World Malaria Report 2021:
The World Health Organisation (WHO) released its World Malaria Report 2021
- In the report, the WHO notes that ‘Global efforts to tackle malaria suffered because of novel coronavirus disease in 2020.
- Report further warned that, if proper action is not taken, the world will witness the danger of seeing an immediate resurgence of Malaria, particularly in Africa.
Deaths due to Malaria
- In 2020, there were an estimated 627,000 malaria deaths. The number of deaths increase by 12 per cent as compared to 2019.
- Around 47,000 (accounting for 68%) of the additional 69000 deaths were linked to disruptions in provision of malaria diagnosis, treatment and prevention amid the COVID-19 pandemic.
- 241 million malaria cases were reported in 85 malaria-endemic countries in 2020. This figure increased from 227 million in 2019.
- Most of the increase in number of cases were reported from countries in the WHO African Region.
- The WHO African Region accounted for around 95 percent of the cases. It accounted for 228 million malaria cases in 2020.
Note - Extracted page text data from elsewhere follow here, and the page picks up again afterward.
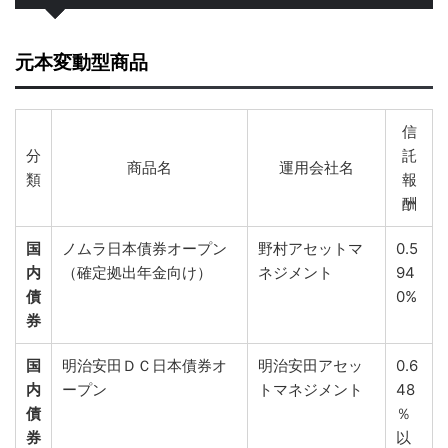
元本変動型商品
信
分
託
商品名
運用会社名
類
報
酬
国
ノムラ日本債券オープン
野村アセットマ
0.5
内
（確定拠出年金向け）
ネジメント
94
債
0%
券
国
明治安田ＤＣ日本債券オ
明治安田アセッ
0.6
内
ープン
トマネジメント
48
債
％
券
以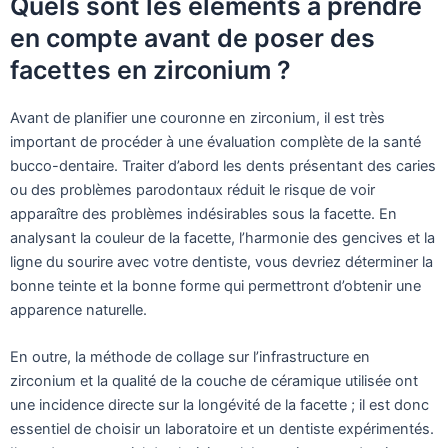
Quels sont les éléments à prendre
en compte avant de poser des
facettes en zirconium ?
Avant de planifier une couronne en zirconium, il est très
important de procéder à une évaluation complète de la santé
bucco-dentaire. Traiter d’abord les dents présentant des caries
ou des problèmes parodontaux réduit le risque de voir
apparaître des problèmes indésirables sous la facette. En
analysant la couleur de la facette, l’harmonie des gencives et la
ligne du sourire avec votre dentiste, vous devriez déterminer la
bonne teinte et la bonne forme qui permettront d’obtenir une
apparence naturelle.
En outre, la méthode de collage sur l’infrastructure en
zirconium et la qualité de la couche de céramique utilisée ont
une incidence directe sur la longévité de la facette ; il est donc
essentiel de choisir un laboratoire et un dentiste expérimentés.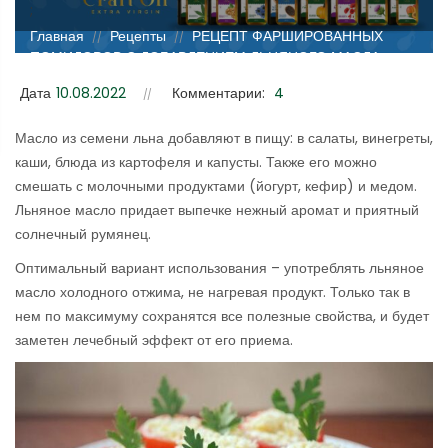
;
Главная
Рецепты
РЕЦЕПТ ФАРШИРОВАННЫХ
//
//
ПОМИДОРОВ С ДОБАВЛЕНИЕМ ЛЬНЯНОГО МАСЛА
Дата
10.08.2022
Комментарии:
4
Масло из семени льна добавляют в пищу: в салаты, винегреты,
каши, блюда из картофеля и капусты. Также его можно
смешать с молочными продуктами (йогурт, кефир) и медом.
Льняное масло придает выпечке нежный аромат и приятный
солнечный румянец.
Оптимальный вариант использования – употреблять льняное
масло холодного отжима, не нагревая продукт. Только так в
нем по максимуму сохранятся все полезные свойства, и будет
заметен лечебный эффект от его приема.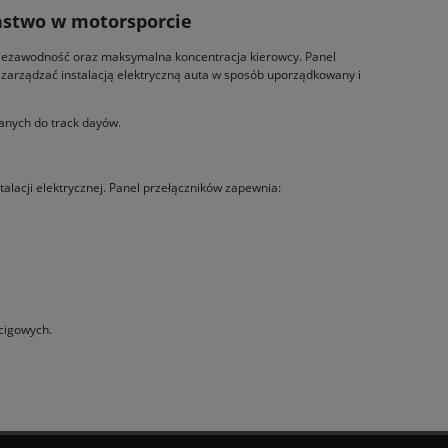
eństwo w motorsporcie
, niezawodność oraz maksymalna koncentracja kierowcy. Panel
a zarządzać instalacją elektryczną auta w sposób uporządkowany i
anych do track dayów.
stalacji elektrycznej. Panel przełączników zapewnia:
cigowych.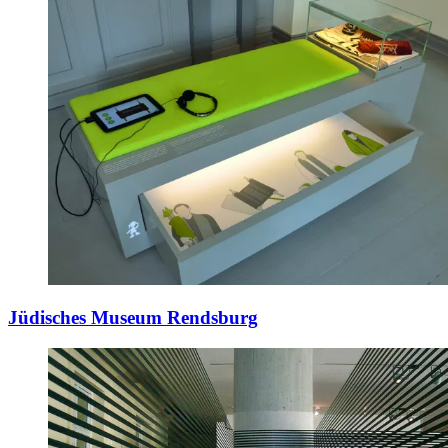
Jüdisches Museum Rendsburg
- Twenty-nine countries were responsible for 96 per cent of malaria cases across the world.
- Six countries namely Nigeria, the Democratic Republic of the Congo, Uganda, Mozambique, Angola and Burkina Faso accounted for around 55 per cent of all cases worldwide.
- India is responsible for 83 per cent of cases in WHO South-East Asia Region.
- Sri Lanka was certified malaria-free in the year 2016 and it remains malaria-free.
- Global progress against malaria had downgraded even before the covid-19 pandemic. Countries having high burden of the Malaria were losing ground. Since 2015, around 24 countries have registered increases in malaria mortality.